Say NO to Autopilot

by Joanne Beaule Ruggles

Joanne Beaule RugglesOver my long teaching career, I noticed that too often my university students produced marks that were not particularly expressive. There was a sameness about them. Perhaps the artist has been thinking of something else and just moving along without really being connected to what they are drawing or painting. Perhaps the artist was fond of or felt safe with a particular tool and used it to make the same mark again, again, again, and again. My observations made me quite sensitive to that kind of mark-making. For me it is the visual equivalent to “elevator music”. It is non-offensive, it is bland, it does not distract – BUT keep in mind – it also does not engage.

Knowing that, I make real effort to pay attention to my marks.  I want them to shriek and howl, to whisper and sigh, to march along, to waltz, and to stumble. My visual responses must be varied. My goal is creating an A-to-Z range of marks…does that make sense to you as well?

Ponder

Joanne Beaule Ruggles, Ponder, 2018, Collage, acrylic, and India ink on paper. 19 in. x 13 in.

Fresh Ink

Joanne Beaule Ruggles, Fresh Ink, 2016, Acrylic, India ink and spray paint on paper, 40 in. x 26 in.

These are all employed in an effort to add unique expression to your artwork, I learned to change tools as I made my marks. I began to acquire non-traditional tools that innately knew how to make uncommon marks. Once at Home Depot I asked an employee to get down something I found visually appealing from a top rack in the outdoor tool section. He asked me what model of lawnmower I had? I said I had no lawnmower, but I thought the tool would make nice paint mark!

When I am making lines, I consider their width and length. Are they staccato or languid? Are my lines the thickness of a single hair or do they appear to be a belly-slide smear across the page? To assist in exploring those linear properties, years ago I crafted primitive dowel pens and utilized a system of deep ink immersion to fully load my pens. This highly unorthodox drawing system gives me wildly expressive marks and helps to produce an original creative voice for my artwork.

Joanne Beaule Ruggles

Joanne Beaule Ruggles, Gestural sketch of Guitarist, India ink and dowel pens, 26 in. x 40 in.

When working with collage, I search for collage materials that fall out of the normal materials artists might use. I have been known to remove wrapping materials from public toilet paper rolls, asked to purchase wrapping paper at Starbucks but no coffee, picked up orphan materials on the street, and used plastic FedEx shipping envelope skins. To unify the artwork, I think about repeating certain forms with variations in size, color, or value change.  I consider mark-making as if I am making visual music.

Dreamy

Joanne Beaule Ruggles, Dreamy, 2018, Collage & India Ink on paper, 26 in. x 20 in.

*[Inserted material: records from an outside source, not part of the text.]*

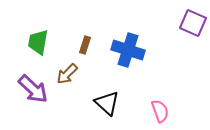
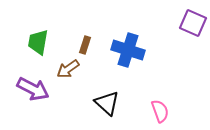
brown arrow: moved 1 px right, 5 px up; rotated 10 degrees clockwise
purple arrow: rotated 16 degrees counterclockwise
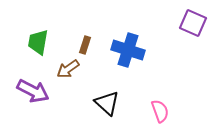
purple arrow: moved 2 px down
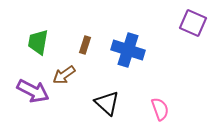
brown arrow: moved 4 px left, 6 px down
pink semicircle: moved 2 px up
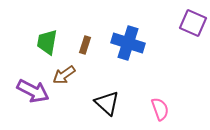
green trapezoid: moved 9 px right
blue cross: moved 7 px up
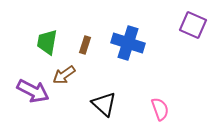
purple square: moved 2 px down
black triangle: moved 3 px left, 1 px down
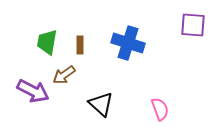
purple square: rotated 20 degrees counterclockwise
brown rectangle: moved 5 px left; rotated 18 degrees counterclockwise
black triangle: moved 3 px left
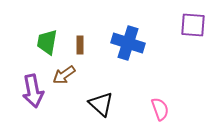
purple arrow: rotated 52 degrees clockwise
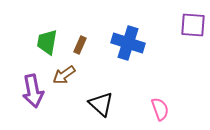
brown rectangle: rotated 24 degrees clockwise
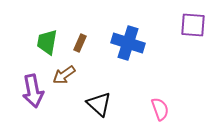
brown rectangle: moved 2 px up
black triangle: moved 2 px left
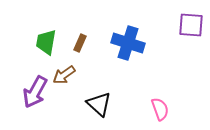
purple square: moved 2 px left
green trapezoid: moved 1 px left
purple arrow: moved 2 px right, 1 px down; rotated 40 degrees clockwise
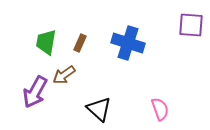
black triangle: moved 5 px down
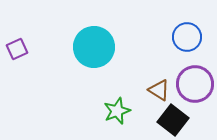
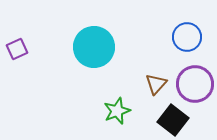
brown triangle: moved 3 px left, 6 px up; rotated 40 degrees clockwise
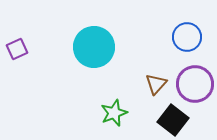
green star: moved 3 px left, 2 px down
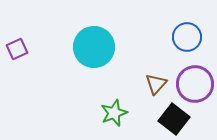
black square: moved 1 px right, 1 px up
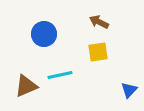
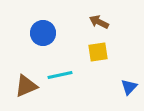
blue circle: moved 1 px left, 1 px up
blue triangle: moved 3 px up
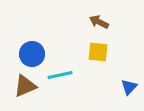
blue circle: moved 11 px left, 21 px down
yellow square: rotated 15 degrees clockwise
brown triangle: moved 1 px left
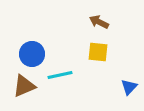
brown triangle: moved 1 px left
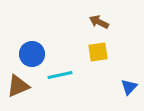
yellow square: rotated 15 degrees counterclockwise
brown triangle: moved 6 px left
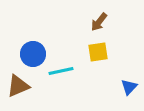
brown arrow: rotated 78 degrees counterclockwise
blue circle: moved 1 px right
cyan line: moved 1 px right, 4 px up
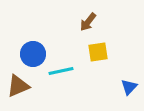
brown arrow: moved 11 px left
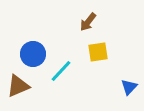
cyan line: rotated 35 degrees counterclockwise
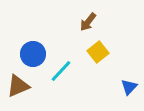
yellow square: rotated 30 degrees counterclockwise
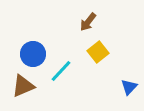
brown triangle: moved 5 px right
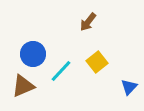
yellow square: moved 1 px left, 10 px down
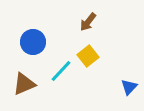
blue circle: moved 12 px up
yellow square: moved 9 px left, 6 px up
brown triangle: moved 1 px right, 2 px up
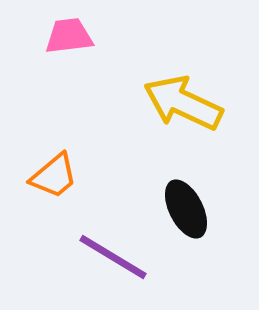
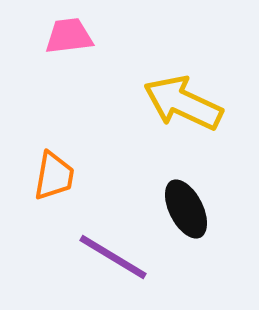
orange trapezoid: rotated 40 degrees counterclockwise
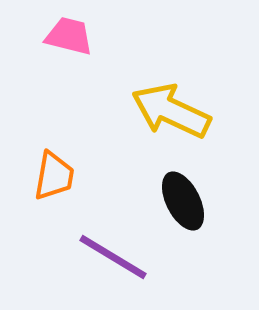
pink trapezoid: rotated 21 degrees clockwise
yellow arrow: moved 12 px left, 8 px down
black ellipse: moved 3 px left, 8 px up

Because my students often had difficulty putting their first marks on their chosen substrate, I had them pre-mark their sheets before coming to my class. They would often worry about whether they were doing it “correctly”. I would assure them there was no such thing as CORRECT. I suggested they simply play like a child in a sandbox and explore using a wide range of color combinations, crazy mark-making tools, improvise how things might be done. Just spend time playing and see what gifts might arrive without any planning. We would make many of these prepared sheets without any idea or concern for where they were going to end up. I began to label them as environments and told the students to bring many of them to each class.

Colorado wildflower

A Colorado wildflower bouquet with a non-objective abstraction – environment

Finding my floral subject within the abstract – environment – I created.

“Environments” provided many wonderful creative opportunities for the students – and me. It was no longer difficult to allow colorful marks to exist inside the figure as well as break through the edges of the figure. The interplay of linear figurative information and the non-objective abstraction that co-existed on the surface was surprising, provocative, brave, interesting, and it was not “elevator music”.

Joanne Beaule Ruggles, Sneezeweed Sideshow, 2008, Collage, acrylic, and India ink on paper, 40 in. x 26 in.

Elevator music is boring. It fills space, but no one really pays attention to it. I choose not to operate on autopilot, so I weave in a period of play as part of my creative process and accept the magical “gifts” that are presented to me. I seek non-traditional mark-making tools to cultivate an A-to-Z of marks. I’d like my artwork to express courage and boldness in what I am willing to do. All these actions work to provide an original voice for my art.

I hope you’ll consider trying some of these things.